Listed records:
● ● ● ●

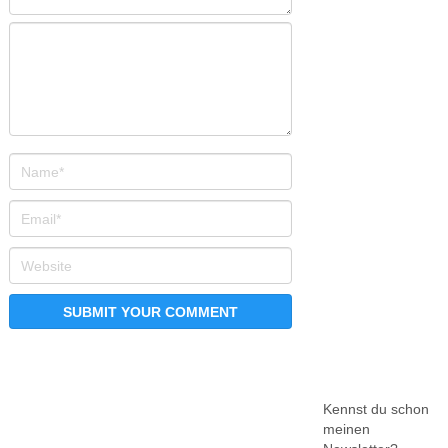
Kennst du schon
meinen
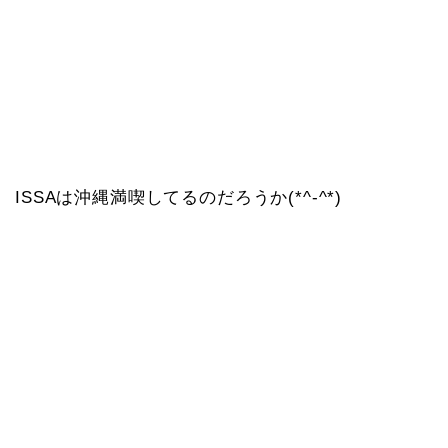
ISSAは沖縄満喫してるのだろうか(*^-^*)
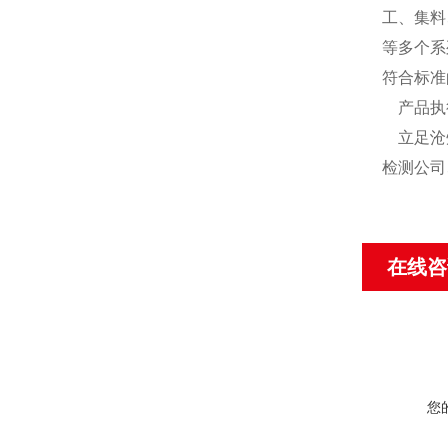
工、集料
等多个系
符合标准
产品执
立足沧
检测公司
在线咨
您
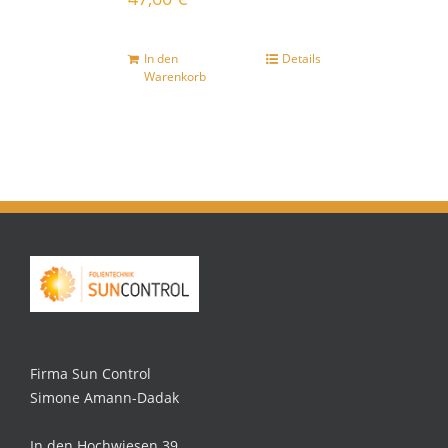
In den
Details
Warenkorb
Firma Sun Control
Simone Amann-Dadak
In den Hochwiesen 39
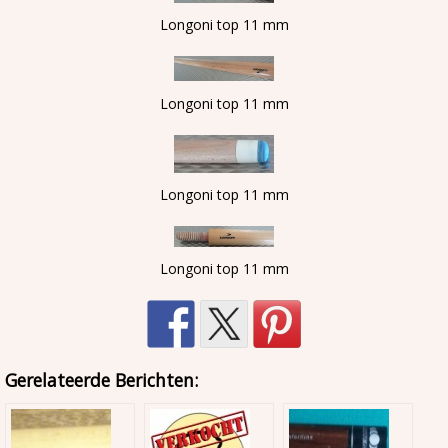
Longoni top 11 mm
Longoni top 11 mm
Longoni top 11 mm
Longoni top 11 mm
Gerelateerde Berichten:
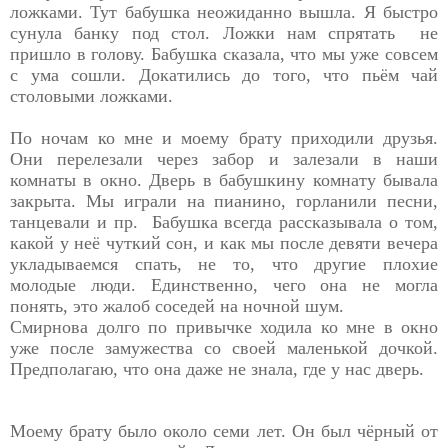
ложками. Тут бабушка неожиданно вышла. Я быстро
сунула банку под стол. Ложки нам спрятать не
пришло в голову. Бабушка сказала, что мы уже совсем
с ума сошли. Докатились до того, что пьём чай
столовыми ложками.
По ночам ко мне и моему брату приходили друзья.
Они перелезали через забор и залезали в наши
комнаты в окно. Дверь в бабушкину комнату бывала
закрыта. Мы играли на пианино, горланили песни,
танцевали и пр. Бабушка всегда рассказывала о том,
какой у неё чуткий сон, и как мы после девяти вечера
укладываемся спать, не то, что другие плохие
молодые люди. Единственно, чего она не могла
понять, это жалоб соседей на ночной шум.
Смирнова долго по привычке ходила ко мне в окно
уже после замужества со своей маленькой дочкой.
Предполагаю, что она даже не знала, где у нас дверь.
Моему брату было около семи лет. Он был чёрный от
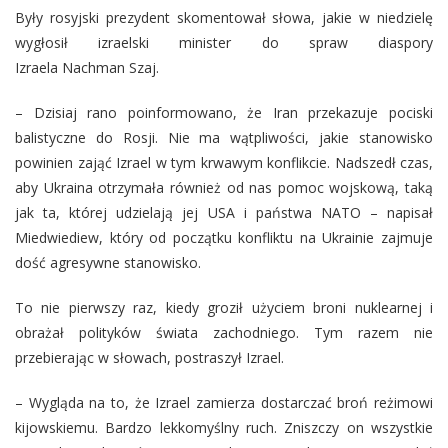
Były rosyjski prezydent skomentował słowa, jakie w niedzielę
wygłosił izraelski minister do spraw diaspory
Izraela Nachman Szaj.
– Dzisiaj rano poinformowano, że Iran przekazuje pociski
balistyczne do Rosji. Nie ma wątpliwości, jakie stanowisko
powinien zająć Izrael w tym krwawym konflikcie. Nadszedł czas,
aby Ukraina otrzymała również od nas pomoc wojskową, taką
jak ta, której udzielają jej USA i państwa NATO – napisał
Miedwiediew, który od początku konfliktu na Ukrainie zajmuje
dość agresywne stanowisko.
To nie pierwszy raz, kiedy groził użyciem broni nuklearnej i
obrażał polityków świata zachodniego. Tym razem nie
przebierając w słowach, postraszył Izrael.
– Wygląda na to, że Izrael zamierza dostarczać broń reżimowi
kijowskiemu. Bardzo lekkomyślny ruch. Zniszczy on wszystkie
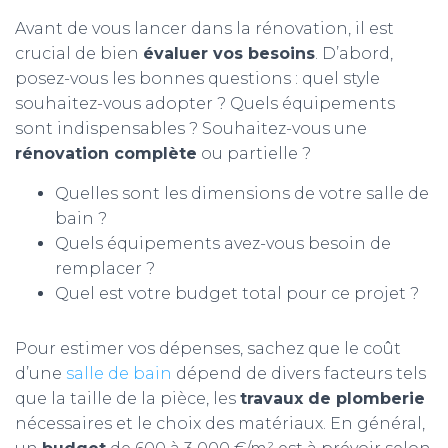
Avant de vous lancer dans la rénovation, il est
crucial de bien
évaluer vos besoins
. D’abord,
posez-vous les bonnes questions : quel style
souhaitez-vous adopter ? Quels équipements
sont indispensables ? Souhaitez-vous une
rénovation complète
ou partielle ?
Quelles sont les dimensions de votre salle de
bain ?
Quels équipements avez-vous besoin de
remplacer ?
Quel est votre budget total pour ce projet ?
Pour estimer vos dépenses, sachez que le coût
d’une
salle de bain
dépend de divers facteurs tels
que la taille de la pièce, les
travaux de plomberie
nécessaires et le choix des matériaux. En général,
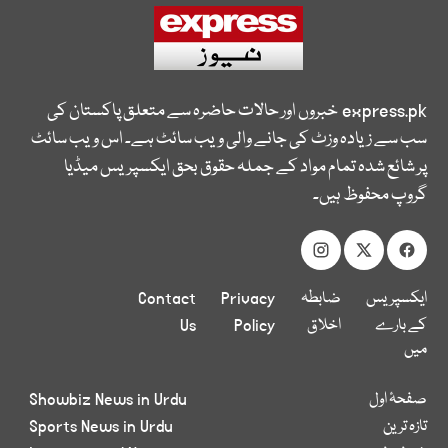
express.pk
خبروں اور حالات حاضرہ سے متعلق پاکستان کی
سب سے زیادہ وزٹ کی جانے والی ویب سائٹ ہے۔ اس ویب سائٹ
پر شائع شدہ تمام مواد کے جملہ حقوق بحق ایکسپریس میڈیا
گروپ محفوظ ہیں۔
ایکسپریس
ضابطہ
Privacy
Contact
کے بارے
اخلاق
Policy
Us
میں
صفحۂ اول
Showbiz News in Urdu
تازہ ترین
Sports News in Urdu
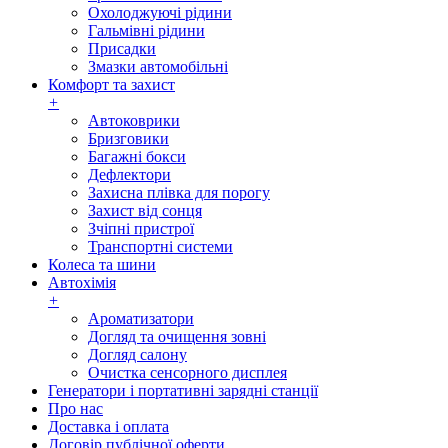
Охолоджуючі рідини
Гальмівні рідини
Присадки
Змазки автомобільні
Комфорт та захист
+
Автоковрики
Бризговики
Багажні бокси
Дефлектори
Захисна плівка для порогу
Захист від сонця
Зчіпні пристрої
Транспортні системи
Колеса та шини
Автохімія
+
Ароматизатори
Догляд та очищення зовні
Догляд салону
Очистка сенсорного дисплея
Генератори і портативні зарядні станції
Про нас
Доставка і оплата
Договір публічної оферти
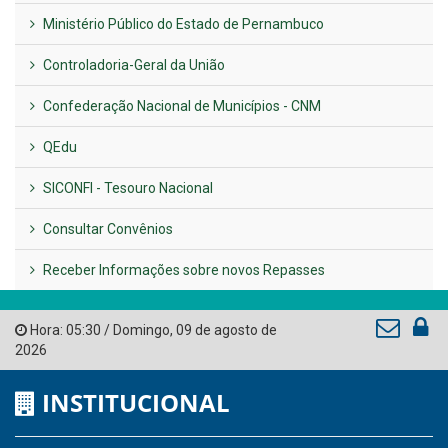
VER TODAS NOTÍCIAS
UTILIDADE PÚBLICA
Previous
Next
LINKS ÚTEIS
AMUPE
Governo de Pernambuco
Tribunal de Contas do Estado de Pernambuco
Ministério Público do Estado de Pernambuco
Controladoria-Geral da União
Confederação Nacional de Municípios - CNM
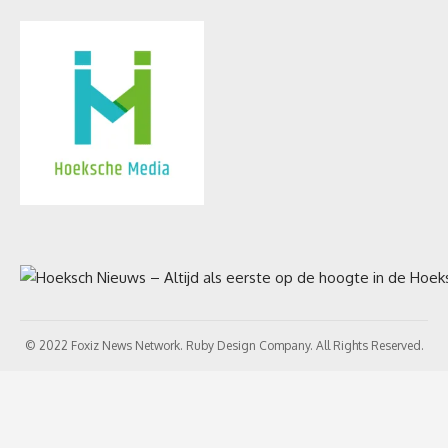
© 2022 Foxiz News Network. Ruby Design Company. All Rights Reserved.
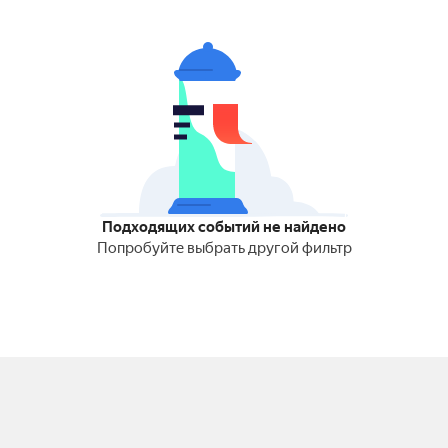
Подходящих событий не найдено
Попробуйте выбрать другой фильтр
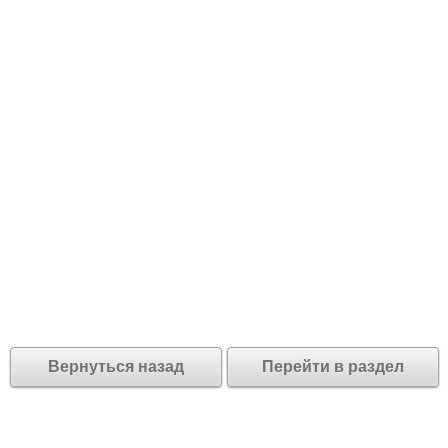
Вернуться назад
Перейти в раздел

● ● ● ●

Exercise: An exact copy of all the entries is required, and it must contain no pictures.

Task output:
Kennst du schon
meinen
ISSAは沖縄満喫してるのだろうか(*^-^*)
工、集料
等多个系
符合标准
产品执
立足沧
检测公司
在线咨
您
In den
Details
Warenkorb
Firma Sun Control
Simone Amann-Dadak
In den Hochwiesen 39
Longoni top 11 mm
Longoni top 11 mm
Longoni top 11 mm
Longoni top 11 mm
Gerelateerde Berichten:
ложками. Тут бабушка неожиданно вышла. Я быстро
сунула банку под стол. Ложки нам спрятать не
пришло в голову. Бабушка сказала, что мы уже совсем
с ума сошли. Докатились до того, что пьём чай
столовыми ложками.
По ночам ко мне и моему брату приходили друзья.
Они перелезали через забор и залезали в наши
комнаты в окно. Дверь в бабушкину комнату бывала
закрыта. Мы играли на пианино, горланили песни,
танцевали и пр. Бабушка всегда рассказывала о том,
какой у неё чуткий сон, и как мы после девяти вечера
укладываемся спать, не то, что другие плохие
молодые люди. Единственно, чего она не могла
понять, это жалоб соседей на ночной шум.
Смирнова долго по привычке ходила ко мне в окно
уже после замужества со своей маленькой дочкой.
Предполагаю, что она даже не знала, где у нас дверь.
Моему брату было около семи лет. Он был чёрный от
Były rosyjski prezydent skomentował słowa, jakie w niedzielę
wygłosił izraelski minister do spraw diaspory
Izraela Nachman Szaj.
– Dzisiaj rano poinformowano, że Iran przekazuje pociski
balistyczne do Rosji. Nie ma wątpliwości, jakie stanowisko
powinien zająć Izrael w tym krwawym konflikcie. Nadszedł czas,
aby Ukraina otrzymała również od nas pomoc wojskową, taką
jak ta, której udzielają jej USA i państwa NATO – napisał
Miedwiediew, który od początku konfliktu na Ukrainie zajmuje
dość agresywne stanowisko.
To nie pierwszy raz, kiedy groził użyciem broni nuklearnej i
obrażał polityków świata zachodniego. Tym razem nie
przebierając w słowach, postraszył Izrael.
– Wygląda na to, że Izrael zamierza dostarczać broń reżimowi
kijowskiemu. Bardzo lekkomyślny ruch. Zniszczy on wszystkie
Avant de vous lancer dans la rénovation, il est
crucial de bien
évaluer vos besoins
. D’abord,
posez-vous les bonnes questions : quel style
souhaitez-vous adopter ? Quels équipements
sont indispensables ? Souhaitez-vous une
rénovation complète
ou partielle ?
Quelles sont les dimensions de votre salle de
bain ?
Quels équipements avez-vous besoin de
remplacer ?
Quel est votre budget total pour ce projet ?
Pour estimer vos dépenses, sachez que le coût
d’une
salle de bain
dépend de divers facteurs tels
que la taille de la pièce, les
travaux de plomberie
nécessaires et le choix des matériaux. En général,
express.pk
خبروں اور حالات حاضرہ سے متعلق پاکستان کی
سب سے زیادہ وزٹ کی جانے والی ویب سائٹ ہے۔ اس ویب سائٹ
پر شائع شدہ تمام مواد کے جملہ حقوق بحق ایکسپریس میڈیا
گروپ محفوظ ہیں۔
ایکسپریس
ضابطہ
Privacy
Contact
کے بارے
اخلاق
Policy
Us
میں
صفحۂ اول
Showbiz News in Urdu
تازہ ترین
Sports News in Urdu
Охолоджуючі рідини
Гальмівні рідини
Присадки
Змазки автомобільні
Комфорт та захист
+
Автоковрики
Бризговики
Багажні бокси
Дефлектори
Захисна плівка для порогу
Захист від сонця
Зчіпні пристрої
Транспортні системи
Колеса та шини
Автохімія
+
Ароматизатори
Догляд та очищення зовні
Догляд салону
Очистка сенсорного дисплея
Генератори і портативні зарядні станції
Про нас
Доставка і оплата
Договір публічної оферти
VER TODAS NOTÍCIAS
UTILIDADE PÚBLICA
Previous
Next
LINKS ÚTEIS
AMUPE
Governo de Pernambuco
Tribunal de Contas do Estado de Pernambuco
Ministério Público do Estado de Pernambuco
Controladoria-Geral da União
Confederação Nacional de Municípios - CNM
© 2022 Foxiz News Network. Ruby Design Company. All Rights Reserved.
Подходящих событий не найдено
Попробуйте выбрать другой фильтр
Вернуться назад
Перейти в раздел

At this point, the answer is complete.